Architect and urban planner Etleva Dobjani, BIG SEE Nominator and Lecturer as well as Head of the Department of Architecture and Design at Barleti University in Tirana, Albania, brings a critical academic perspective to our 2026 festival theme ‘Too much? What is just enough?’, exploring the importance of restraint and responsibility in today’s built environment.

“Just enough is not a stylistic commitment to minimalism, but a rigorous, scientific calibration of the minimum viable intervention.”
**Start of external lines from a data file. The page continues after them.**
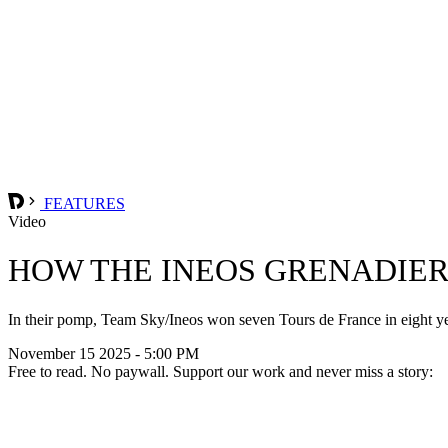
FEATURES
Video
HOW THE INEOS GRENADIER
In their pomp, Team Sky/Ineos won seven Tours de France in eight yea
November 15 2025 - 5:00 PM
Free to read. No paywall. Support our work and never miss a story: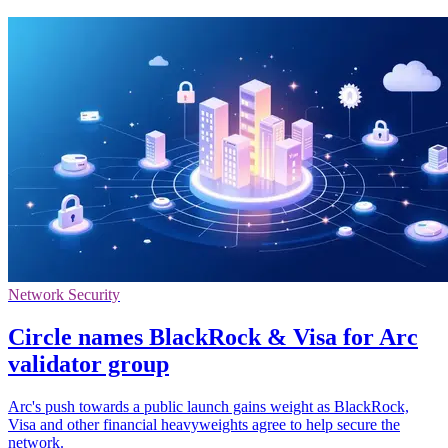
Network Security
Circle names BlackRock & Visa for Arc
validator group
Arc's push towards a public launch gains weight as BlackRock,
Visa and other financial heavyweights agree to help secure the
network.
The Threshold of Necessity: Architecture as an Act of Restraint
The recurring tension between “too much” and “just enough” is the defining crisis of contemporary spatial production. In a landscape saturated by hyper-connectivity and technical surplus, the architectural act has largely shifted from solving problems to performing them. When skylines become inventories of visual noise, excess is no longer a matter of scale; it is a systemic loss of measure, a failure to recognize where an intervention should cease.

The standardized efficiency of globalization has inadvertently created a “placeless” vacuum. By prioritizing universal performance over vernacular intelligence, we have replaced site specific spatial practices with a globalized technical hegemony. The danger here is the homogenization of human experience: a world where architecture functions everywhere but resonates nowhere.
“Just enough” is not a stylistic commitment to minimalism, but a rigorous, scientific calibration of the minimum viable intervention. It is the search for the precise moment where form achieves maximum social and atmospheric utility without descending into decorative surplus. This is the “critical threshold”, the point where an architect stops adding and begins to allow the space to inhabit its own context. It is an inquiry not into scarcity, but into the essential.

To design within this measure is to act as a mediator between global systems and local realities. It requires the courage to prioritize the human scale and the “readability” of a place over the spectacle of a render. This transition from architecture-as-performance to architecture-as-deliberate-intervention is fundamentally an ethical one. It demands a move toward environments that are not just “sustainable” in a technical sense, but are grounded, legible, and profoundly sensitive to the specificity of their own existence.